Gaël Faye, écrivain et musicien franco-rwandais, a reçu le prix Renaudot pour Jacaranda. Ce roman explore la mémoire du génocide rwandais à travers les yeux d'un narrateur en quête de ses racines et de justice post-génocidaire.
Le romancier et chanteur franco-rwandais Gaël Faye, qui figurait parmi les favoris pour le prix Goncourt, a remporté le prix Renaudot pour son deuxième roman, Jacaranda. Dans ce récit, l’auteur aborde avec sensibilité la reconstruction du Rwanda après le génocide des Tutsis de 1994, en offrant une perspective personnelle et poignante à travers son personnage principal, Milan, un jeune homme né en France de parents rwandais et français.

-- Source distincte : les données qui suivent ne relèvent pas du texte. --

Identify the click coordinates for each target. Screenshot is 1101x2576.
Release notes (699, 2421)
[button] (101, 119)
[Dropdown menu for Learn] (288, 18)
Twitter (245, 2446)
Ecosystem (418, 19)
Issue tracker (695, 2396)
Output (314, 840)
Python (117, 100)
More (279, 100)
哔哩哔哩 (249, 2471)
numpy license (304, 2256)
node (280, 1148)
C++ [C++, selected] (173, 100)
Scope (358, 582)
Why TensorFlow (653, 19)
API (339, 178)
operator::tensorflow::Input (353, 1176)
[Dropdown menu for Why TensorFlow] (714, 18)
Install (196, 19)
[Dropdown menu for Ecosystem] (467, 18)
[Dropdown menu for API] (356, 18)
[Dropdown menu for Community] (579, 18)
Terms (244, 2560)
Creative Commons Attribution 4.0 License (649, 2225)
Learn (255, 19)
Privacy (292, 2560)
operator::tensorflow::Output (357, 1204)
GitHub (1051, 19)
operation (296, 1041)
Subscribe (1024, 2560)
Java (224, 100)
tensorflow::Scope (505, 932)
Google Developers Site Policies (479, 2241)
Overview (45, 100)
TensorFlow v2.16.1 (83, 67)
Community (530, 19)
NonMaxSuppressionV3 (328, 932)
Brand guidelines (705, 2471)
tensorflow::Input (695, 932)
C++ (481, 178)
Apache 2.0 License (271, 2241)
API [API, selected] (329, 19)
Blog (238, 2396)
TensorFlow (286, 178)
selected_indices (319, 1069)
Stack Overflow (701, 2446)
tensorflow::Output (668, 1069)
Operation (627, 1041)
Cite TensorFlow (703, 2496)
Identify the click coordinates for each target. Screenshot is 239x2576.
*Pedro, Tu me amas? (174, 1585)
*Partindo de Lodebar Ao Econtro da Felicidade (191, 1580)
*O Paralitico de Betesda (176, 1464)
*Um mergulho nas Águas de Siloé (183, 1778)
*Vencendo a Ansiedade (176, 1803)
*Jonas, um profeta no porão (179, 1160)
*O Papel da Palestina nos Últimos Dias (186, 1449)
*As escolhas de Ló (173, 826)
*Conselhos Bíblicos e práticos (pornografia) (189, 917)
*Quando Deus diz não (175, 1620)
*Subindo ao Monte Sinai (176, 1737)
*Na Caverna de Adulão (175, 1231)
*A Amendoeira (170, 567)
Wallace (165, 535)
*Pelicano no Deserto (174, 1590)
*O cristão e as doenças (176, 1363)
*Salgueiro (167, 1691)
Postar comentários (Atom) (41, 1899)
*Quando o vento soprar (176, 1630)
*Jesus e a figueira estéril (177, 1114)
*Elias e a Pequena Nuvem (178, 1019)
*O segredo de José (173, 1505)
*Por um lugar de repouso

Gaël Faye s'était déjà distingué avec son premier roman, Petit pays, lauréat du prix Goncourt des lycéens en 2016 et best-seller traduit en plusieurs langues. Inspiré de son enfance au Burundi, ce premier ouvrage relatait l’histoire d’un garçon franco-rwandais naviguant entre les tumultes de son identité et la guerre. Avec Jacaranda, il approfondit cette exploration des blessures rwandaises, en adoptant cette fois-ci le point de vue de Milan, qui découvre à Kigali une famille marquée par le souvenir omniprésent du génocide.
Lors de la cérémonie de remise du prix au restaurant Drouant à Paris, Gaël Faye a exprimé sa "grande surprise" et son "immense joie" face à cette distinction. Dans son discours, il a partagé son espoir que son roman circule au-delà des cercles littéraires habituels, emportant avec lui l’histoire d’un pays meurtri mais résilient. Selon ses propres mots, Jacaranda porte une "histoire qui a valeur d'enseignement" pour le présent, en écho aux traumatismes auxquels nos sociétés doivent encore faire face.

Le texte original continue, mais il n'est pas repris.